**PROBLEM:** When you reach the line containing "This screenshot has width=466, height=853." in the records below, set it down exactly, together with every later line through the end, but not the pictures.
── EXERCISE DATA ──
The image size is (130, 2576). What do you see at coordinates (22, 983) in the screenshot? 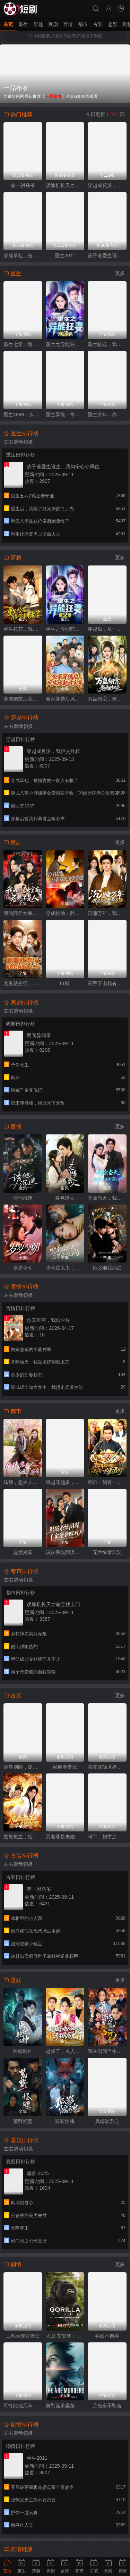
I see `宠妻就变强：傻媳妇竟是绝色天仙` at bounding box center [22, 983].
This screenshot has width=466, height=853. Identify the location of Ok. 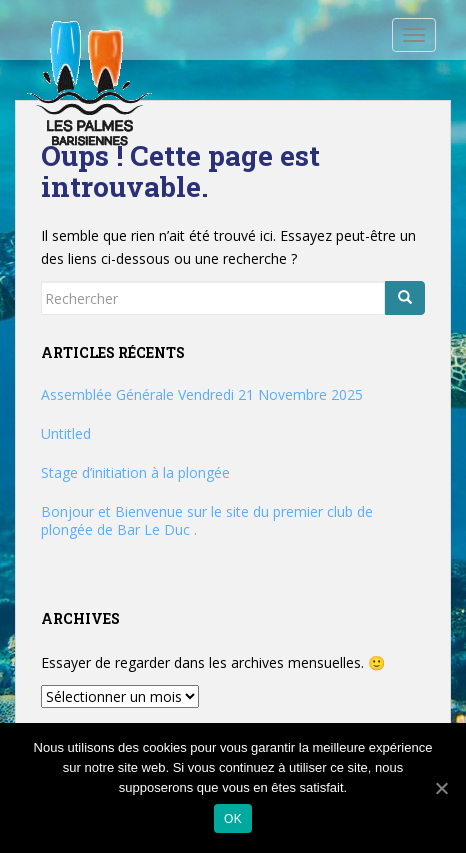
(233, 819).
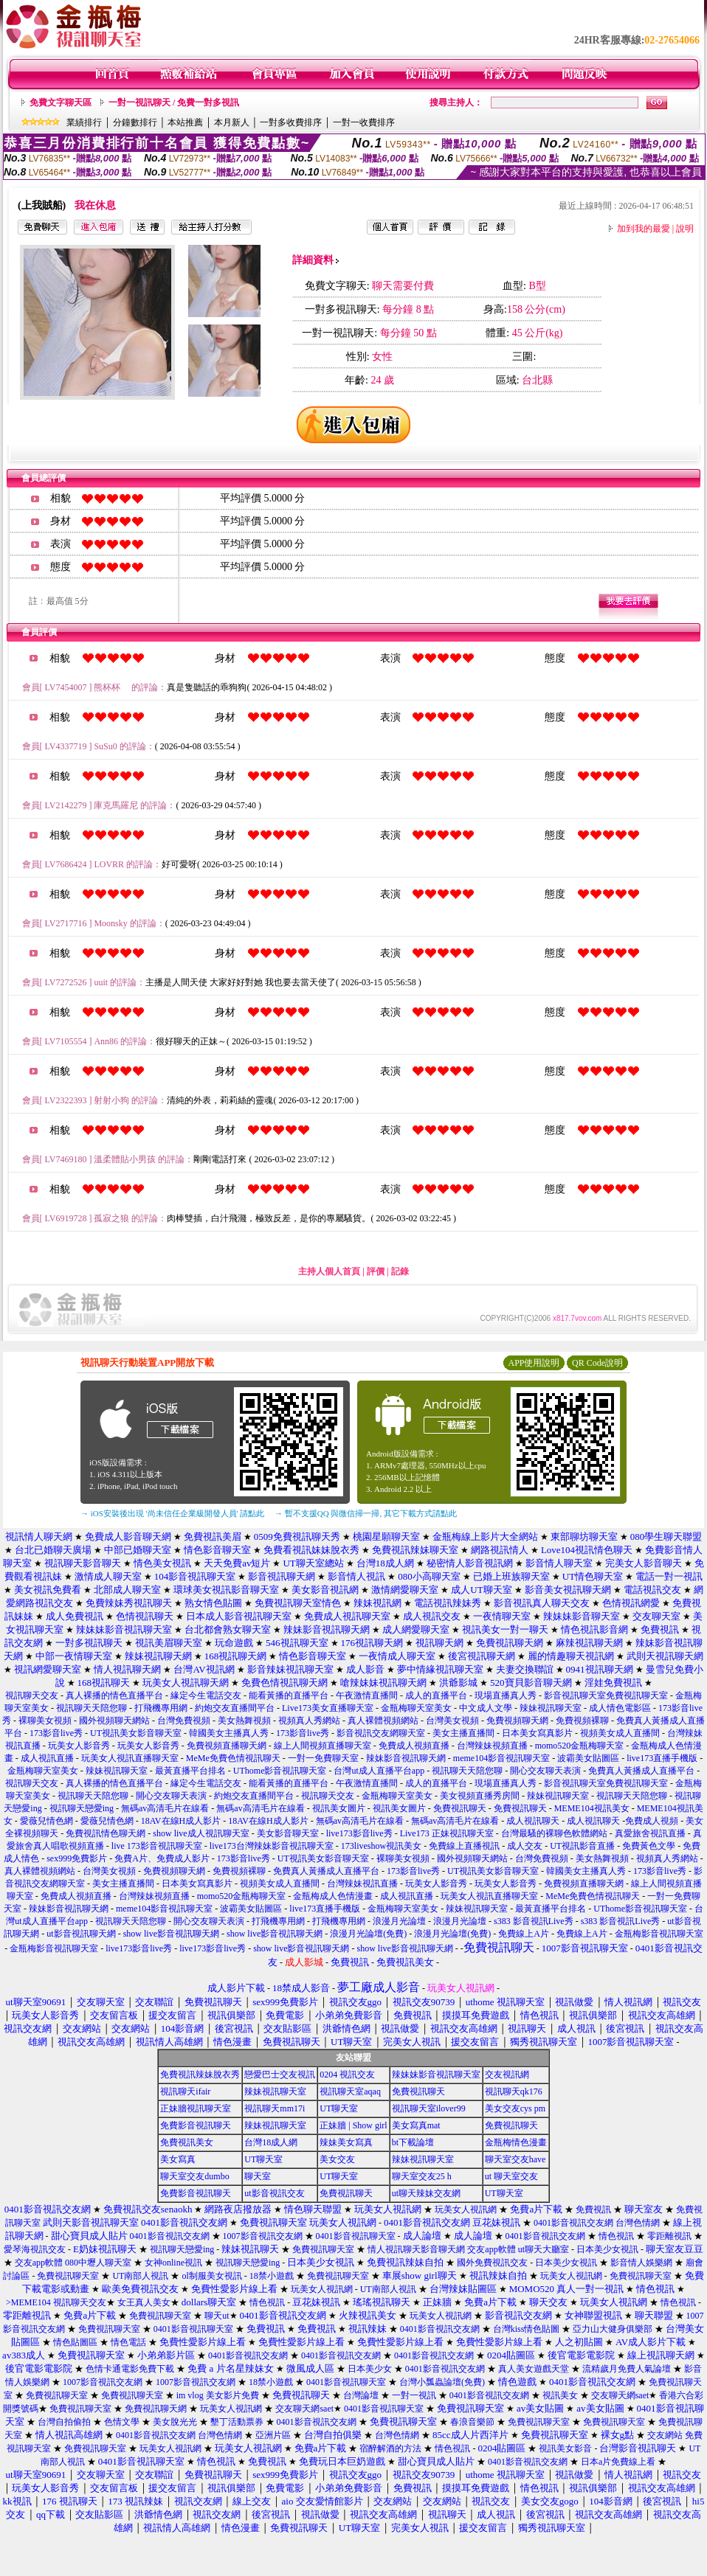 The height and width of the screenshot is (2576, 707). What do you see at coordinates (31, 1695) in the screenshot?
I see `視訊聊天交友` at bounding box center [31, 1695].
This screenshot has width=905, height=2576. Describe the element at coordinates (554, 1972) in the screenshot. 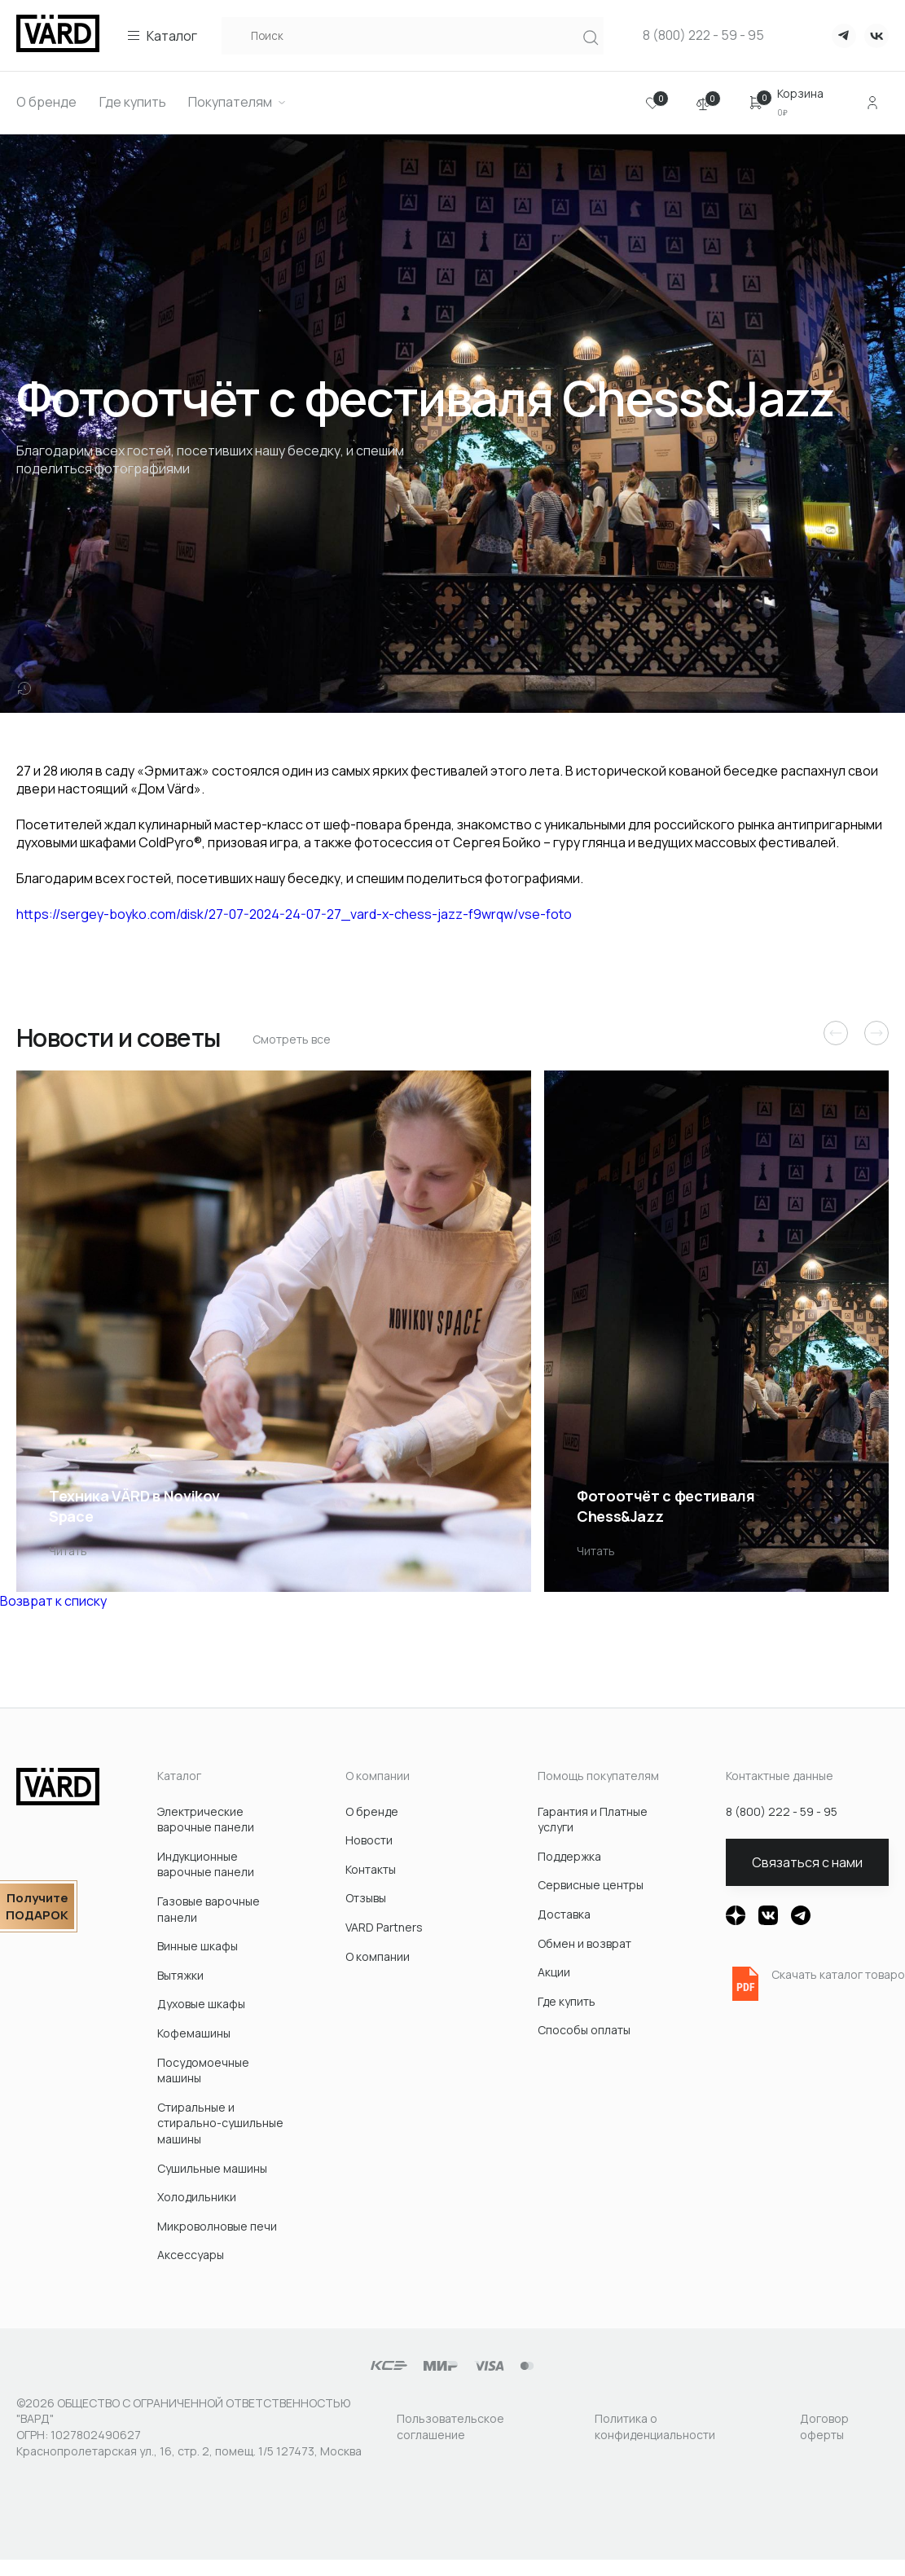

I see `Акции` at that location.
───
**FINISHED EXERCISE:**
This screenshot has width=466, height=853. Identify the location of Ok. 
(233, 819).
 The height and width of the screenshot is (2576, 707). What do you see at coordinates (31, 1695) in the screenshot?
I see `視訊聊天交友` at bounding box center [31, 1695].
This screenshot has width=905, height=2576. Describe the element at coordinates (554, 1972) in the screenshot. 

I see `Акции` at that location.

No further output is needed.